The algorithm will output a classification label for every message in our test set, which we'll be able to compare with the actual label (given by a human). Note that, in training, our algorithm didn't see these 1,114 messages, so every message in the test set is practically new from the perspective of the algorithm.

In [21]:
def classify_test_set(message):

    message = re.sub('\W', ' ', message)
    message = message.lower()
    message = message.split()

    p_spam_given_message = p_spam
    p_ham_given_message = p_ham

    for word in message:
        if word in spam_params:
            p_spam_given_message *= spam_params[word]
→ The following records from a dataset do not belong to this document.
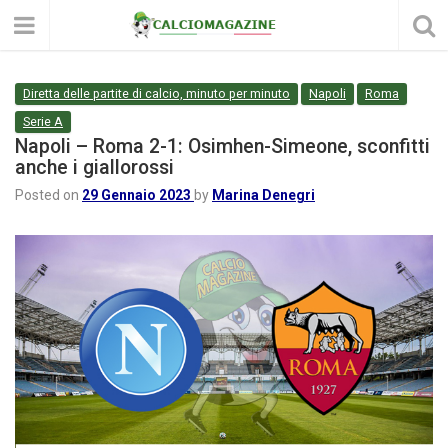
Diretta delle partite di calcio, minuto per minuto
Napoli
Roma
Serie A
Napoli – Roma 2-1: Osimhen-Simeone, sconfitti
anche i giallorossi
Posted on
29 Gennaio 2023
by
Marina Denegri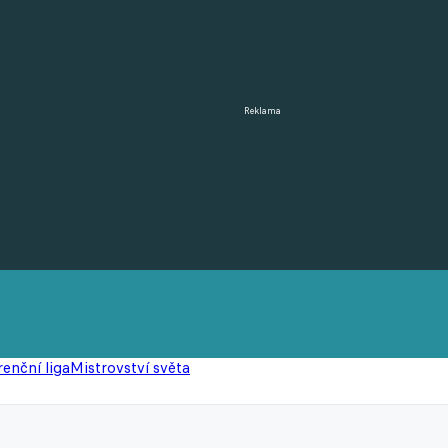
Reklama
enční liga
Mistrovství světa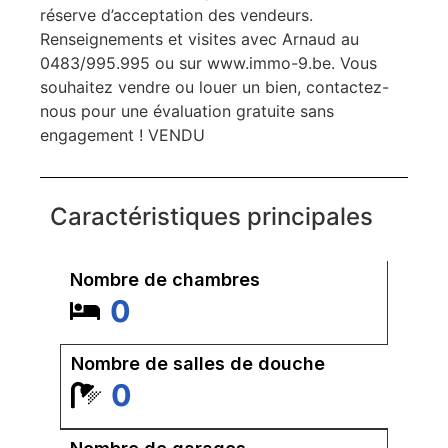
réserve d’acceptation des vendeurs.
Renseignements et visites avec Arnaud au
0483/995.995 ou sur www.immo-9.be. Vous
souhaitez vendre ou louer un bien, contactez-
nous pour une évaluation gratuite sans
engagement ! VENDU
Caractéristiques principales
Nombre de chambres
0
Nombre de salles de douche
0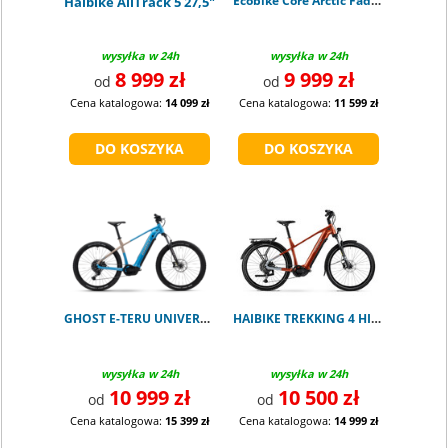
Ecobike Core Arctic Fade 1008 Wh
Haibike AllTrack 5 27,5"
wysyłka w 24h
wysyłka w 24h
8 999 zł
9 999 zł
od
od
Cena katalogowa:
14 099 zł
Cena katalogowa:
11 599 zł
GHOST E-TERU UNIVERSAL atlantic blue
HAIBIKE TREKKING 4 HIGH ORANGE
wysyłka w 24h
wysyłka w 24h
10 999 zł
10 500 zł
od
od
Cena katalogowa:
15 399 zł
Cena katalogowa:
14 999 zł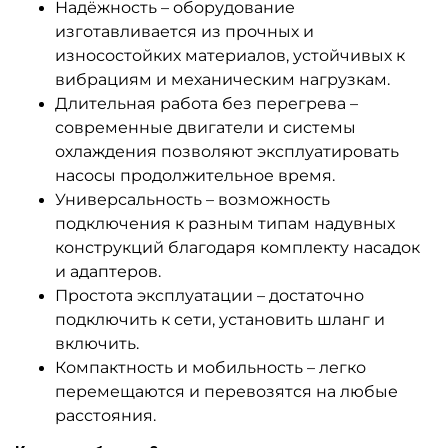
Надёжность – оборудование
изготавливается из прочных и
износостойких материалов, устойчивых к
вибрациям и механическим нагрузкам.
Длительная работа без перегрева –
современные двигатели и системы
охлаждения позволяют эксплуатировать
насосы продолжительное время.
Универсальность – возможность
подключения к разным типам надувных
конструкций благодаря комплекту насадок
и адаптеров.
Простота эксплуатации – достаточно
подключить к сети, установить шланг и
включить.
Компактность и мобильность – легко
перемещаются и перевозятся на любые
расстояния.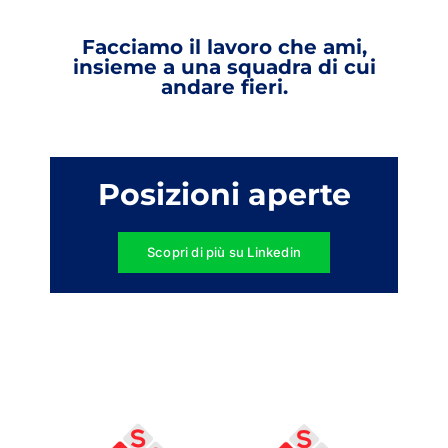
Facciamo il lavoro che ami,
insieme a una squadra di cui
andare fieri.
Posizioni aperte
Scopri di più su Linkedin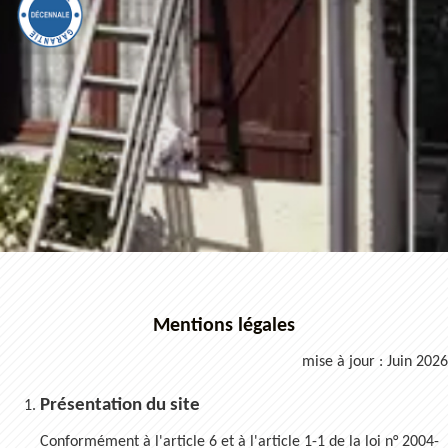
Mentions légales
mise à jour : Juin 2026
Présentation du site
Conformément à l'article 6 et à l'article 1-1 de la loi n° 2004-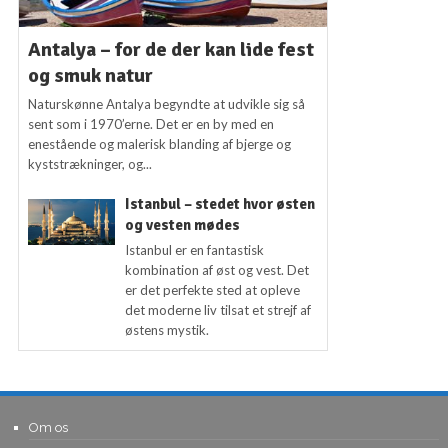
Antalya – for de der kan lide fest
og smuk natur
Naturskønne Antalya begyndte at udvikle sig så
sent som i 1970’erne. Det er en by med en
enestående og malerisk blanding af bjerge og
kyststrækninger, og...
Istanbul – stedet hvor østen
og vesten mødes
Istanbul er en fantastisk
kombination af øst og vest. Det
er det perfekte sted at opleve
det moderne liv tilsat et strejf af
østens mystik.
Om os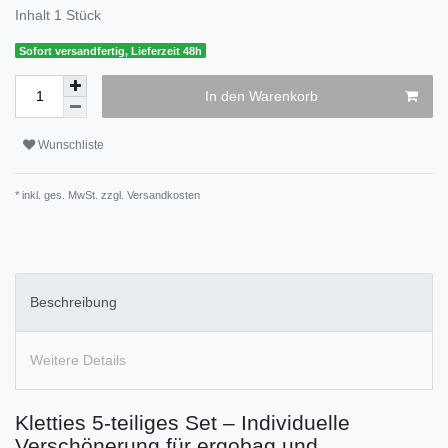
Inhalt
1
Stück
Sofort versandfertig, Lieferzeit 48h
In den Warenkorb
Wunschliste
* inkl. ges. MwSt. zzgl.
Versandkosten
Beschreibung
Weitere Details
Kletties 5-teiliges Set – Individuelle
Verschönerung für ergobag und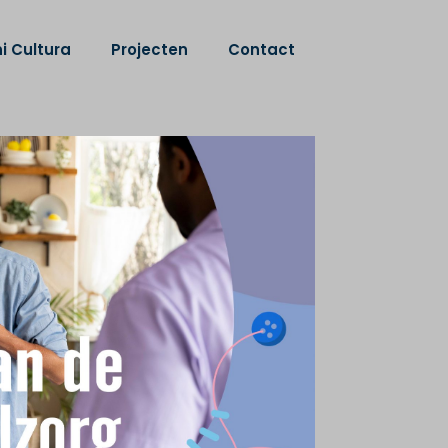
i Cultura
Projecten
Contact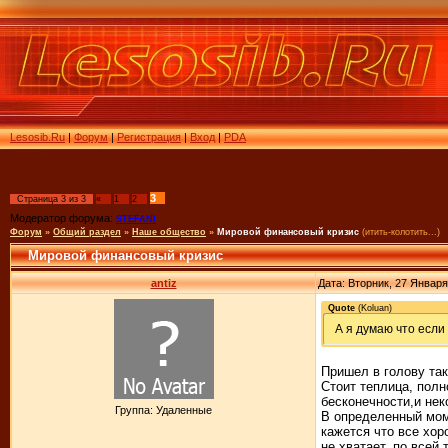
Lesosib.Ru
|
Форум
|
Регистрация
|
Вход
|
PDA
3
Страница
3
из
3
«
1
2
Модератор форума:
STEFANI
Форум
»
Общий раздел
»
Наше общество
»
Мировой финансовый кризис
(итить-колотить...)
Мировой финансовый кризис
antiz
Дата: Вторник, 27 Января
Quote
(
Koluan
)
А я думаю что если д
Пришел в голову так
Стоит теплица, полн
бесконечности,и нек
Группа: Удаленные
В определенный моме
кажется что все хор
не хватает, по всей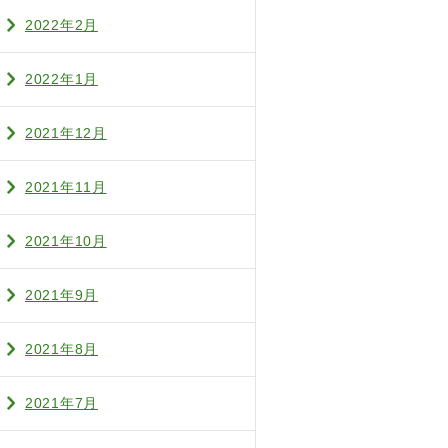
2022年2月
2022年1月
2021年12月
2021年11月
2021年10月
2021年9月
2021年8月
2021年7月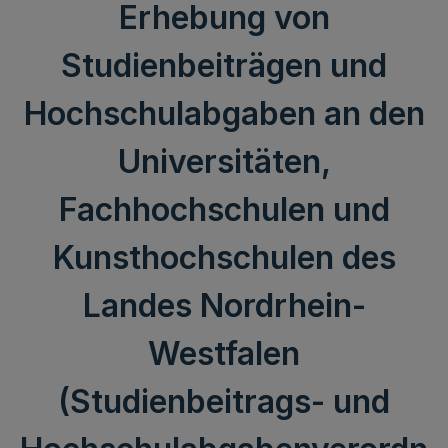
Erhebung von
Studienbeiträgen und
Hochschulabgaben an den
Universitäten,
Fachhochschulen und
Kunsthochschulen des
Landes Nordrhein-
Westfalen
(Studienbeitrags- und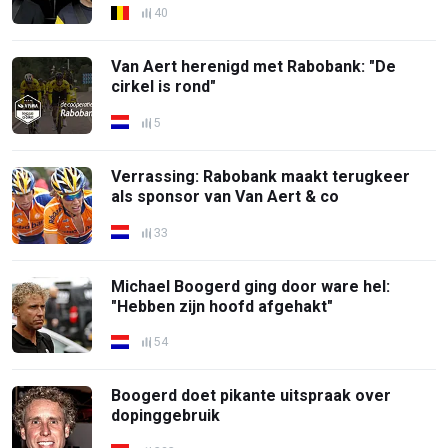
40
Van Aert herenigd met Rabobank: "De
cirkel is rond"
5
Verrassing: Rabobank maakt terugkeer
als sponsor van Van Aert & co
33
Michael Boogerd ging door ware hel:
"Hebben zijn hoofd afgehakt"
54
Boogerd doet pikante uitspraak over
dopinggebruik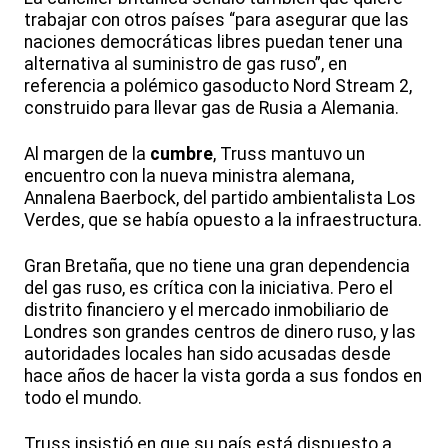
trabajar con otros países “para asegurar que las
naciones democráticas libres puedan tener una
alternativa al suministro de gas ruso”, en
referencia a polémico gasoducto Nord Stream 2,
construido para llevar gas de Rusia a Alemania.
Al margen de la
cumbre
, Truss mantuvo un
encuentro con la nueva ministra alemana,
Annalena Baerbock, del partido ambientalista Los
Verdes, que se había opuesto a la infraestructura.
Gran Bretaña, que no tiene una gran dependencia
del gas ruso, es crítica con la iniciativa. Pero el
distrito financiero y el mercado inmobiliario de
Londres son grandes centros de dinero ruso, y las
autoridades locales han sido acusadas desde
hace años de hacer la vista gorda a sus fondos en
todo el mundo.
Truss insistió en que su país está dispuesto a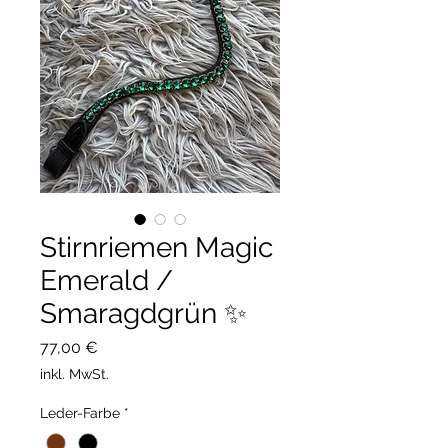
Stirnriemen Magic
Emerald /
Smaragdgrün ✨
Preis
77,00 €
inkl. MwSt.
Leder-Farbe
*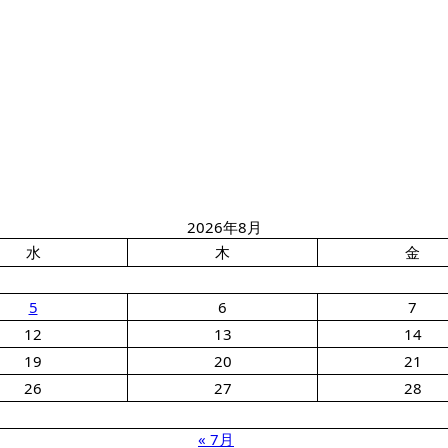
2026年8月
水
木
金
5
6
7
12
13
14
19
20
21
26
27
28
« 7月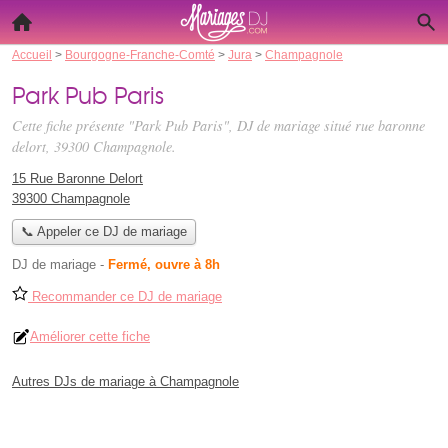
Accueil
>
Bourgogne-Franche-Comté
>
Jura
>
Champagnole
Park Pub Paris
Cette fiche présente "Park Pub Paris", DJ de mariage situé
rue baronne
delort
, 39300 Champagnole.
15 Rue Baronne Delort
39300 Champagnole
📞 Appeler ce DJ de mariage
DJ de mariage
-
Fermé, ouvre à 8h
Recommander ce DJ de mariage
Améliorer cette fiche
Autres DJs de mariage à Champagnole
        if word in spam_params:
            p_ham_given_message *= ham_params[word]

    if p_ham_given_message > p_spam_given_message:
        return 'ham'
    elif p_spam_given_message > p_ham_given_message:
        return 'spam'
    else:
        return 'needs human classification'

In [22]:
test['predicted'] = test['SMS'].apply(classify_test_set)
test.head()

Unnamed: 0,Label,SMS,predicted
2131,ham,Later i guess. I needa do mcat study too.,ham
3418,ham,But i haf enuff space got like 4 mb...,ham
3424,spam,Had your mobile 10 mths? Update to latest Oran...,ham
1538,ham,All sounds good. Fingers . Makes it difficult ...,ham
5393,ham,"All done, all handed in. Don't know if mega sh...",ham


Now we can compare the predicted values with the actual values to measure how good our spam filter is with classifying new messages. To make the measurement, we'll use accuracy as a metric:

\begin{equation}
\text{Accuracy} = \frac{\text{number of correctly classified messages}}{\text{total number of classified messages}}
\end{equation}

In [26]:
correct = 0
total = len(test)
for row in test.iterrows():
    row = row[1]
    if row['Label'] == row['predicted']:
        correct += 1
        
print('Correct:', correct)
print('Incorrect:', total - correct)
print('Accuracy:', correct/total)

Correct: 965
Incorrect: 149
Accuracy: 0.8662477558348295


## Next steps...

Here are some potential next steps:

- Isolate the messages that were classified incorrectly and try to figure out why the algorithm reached the wrong conclusions.
- Make the filtering process more complex by making the algorithm sensitive to letter case.